A month later, I got another call for a match with a baby in Ohio who was African American and due in 3 weeks. Something felt right this time, so I had to remind myself not to get too excited just yet. A week later I got to speak with the birth mother. I was excited and nervous. It was awkward at first, but she was quiet and easy to talk to. She shared with me what she wanted for her child and we talked about possible names. Talk about incredibly personal things to discuss with someone you've never met! I spoke with her a few more times before the baby arrived.
I got the call at work on a cloudy Wednesday morning that LaShawn's* water had broken. The baby was born before I stepped on the plane - a boy! From this point on, everything felt like a dream. I arrived late in the evening, so had to wait until morning to see LaShawn and this new little boy. I'll never forget seeing them for the first time. He was so beautiful with light brown skin and lots of black hair. I spent the day with the two of them at the hospital, holding and feeding him while chatting with LaShawn about our families and watching Ellen. We decided on the name Alex Malik, Alex being a name of two special relatives in her family. It was amazingly special to choose his name together. Before they left the hospital the next day, LaShawn's mother and aunt came in to meet Alex. I was so overcome with emotion at watching LaShawn say goodbye to Alex and so thrilled to meet her family, that I jumped up and gave her mother a big hug. A few weeks later on the phone, I said to LaShawn that her mother must have thought I was crazy. She laughed and said no, that her mother knew Alex was loved.

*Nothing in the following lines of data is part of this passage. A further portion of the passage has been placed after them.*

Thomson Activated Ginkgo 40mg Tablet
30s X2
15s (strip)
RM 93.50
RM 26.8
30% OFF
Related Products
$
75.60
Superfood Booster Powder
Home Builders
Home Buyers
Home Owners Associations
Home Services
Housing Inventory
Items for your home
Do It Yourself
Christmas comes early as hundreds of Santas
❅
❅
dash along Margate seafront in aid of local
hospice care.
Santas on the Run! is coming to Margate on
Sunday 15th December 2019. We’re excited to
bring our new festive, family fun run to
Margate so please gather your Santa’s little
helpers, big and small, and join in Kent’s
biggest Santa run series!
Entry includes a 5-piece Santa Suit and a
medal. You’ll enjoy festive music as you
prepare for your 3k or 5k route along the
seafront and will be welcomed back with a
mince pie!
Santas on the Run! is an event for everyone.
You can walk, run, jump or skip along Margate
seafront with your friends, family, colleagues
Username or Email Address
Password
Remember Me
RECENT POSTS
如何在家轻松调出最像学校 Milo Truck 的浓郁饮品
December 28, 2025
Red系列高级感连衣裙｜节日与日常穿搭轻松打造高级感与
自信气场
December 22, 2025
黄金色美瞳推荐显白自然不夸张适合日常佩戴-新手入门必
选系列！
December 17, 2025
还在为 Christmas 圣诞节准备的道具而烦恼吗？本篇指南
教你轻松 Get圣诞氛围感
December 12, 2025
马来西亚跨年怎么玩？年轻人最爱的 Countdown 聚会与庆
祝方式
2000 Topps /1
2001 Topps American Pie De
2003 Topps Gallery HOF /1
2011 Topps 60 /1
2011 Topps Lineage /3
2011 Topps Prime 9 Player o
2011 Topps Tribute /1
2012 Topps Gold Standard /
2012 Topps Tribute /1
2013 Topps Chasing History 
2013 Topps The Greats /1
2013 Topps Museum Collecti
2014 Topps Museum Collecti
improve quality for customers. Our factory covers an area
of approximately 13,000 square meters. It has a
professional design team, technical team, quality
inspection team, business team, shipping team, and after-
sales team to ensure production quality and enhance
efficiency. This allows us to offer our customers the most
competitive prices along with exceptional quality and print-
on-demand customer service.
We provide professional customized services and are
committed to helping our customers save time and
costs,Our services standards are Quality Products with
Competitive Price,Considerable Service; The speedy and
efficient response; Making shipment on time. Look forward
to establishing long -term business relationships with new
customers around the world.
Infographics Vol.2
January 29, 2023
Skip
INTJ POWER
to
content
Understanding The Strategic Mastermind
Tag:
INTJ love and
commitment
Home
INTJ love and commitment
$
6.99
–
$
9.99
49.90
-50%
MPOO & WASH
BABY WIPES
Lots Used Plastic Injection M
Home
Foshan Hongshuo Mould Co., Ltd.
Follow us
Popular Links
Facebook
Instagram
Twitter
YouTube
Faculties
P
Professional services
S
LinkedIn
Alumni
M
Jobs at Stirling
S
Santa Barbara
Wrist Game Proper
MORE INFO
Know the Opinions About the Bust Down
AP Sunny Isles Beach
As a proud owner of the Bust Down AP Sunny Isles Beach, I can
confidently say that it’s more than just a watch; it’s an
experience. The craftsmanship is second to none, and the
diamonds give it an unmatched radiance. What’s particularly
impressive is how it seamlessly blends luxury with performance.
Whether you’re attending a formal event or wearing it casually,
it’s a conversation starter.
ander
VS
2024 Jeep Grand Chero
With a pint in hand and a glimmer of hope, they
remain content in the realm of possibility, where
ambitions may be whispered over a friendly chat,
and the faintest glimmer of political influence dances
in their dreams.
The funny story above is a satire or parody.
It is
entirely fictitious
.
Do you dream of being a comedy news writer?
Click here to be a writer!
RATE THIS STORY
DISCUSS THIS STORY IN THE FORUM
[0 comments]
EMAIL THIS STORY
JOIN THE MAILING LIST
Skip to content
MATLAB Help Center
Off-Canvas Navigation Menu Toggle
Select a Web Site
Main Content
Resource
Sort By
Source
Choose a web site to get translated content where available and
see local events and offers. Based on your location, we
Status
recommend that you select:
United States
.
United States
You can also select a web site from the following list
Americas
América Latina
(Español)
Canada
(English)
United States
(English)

My sister and parents joined me in Ohio to take care of Alex for the 10 days before we came home. I was surprised how much I liked having a quiet place away from home to get to know Alex before coming back to Massachusetts to the excitement of our new life together. Once home, I talked with LaShawn every month by phone for a while. We haven't spoken recently by her choice, but I hope she will want to keep in contact in the future.
Alex is now a happy, outgoing 16 month old who loves running around, exploring electronic gadgets, and making everyone laugh. Working full time is a challenge, but my parents live nearby and are an incredible help. For someone who never imagined life as a single mom, now I can't imagine it any other way, and couldn't be happier.
* The birth mother's name was changed for her privacy.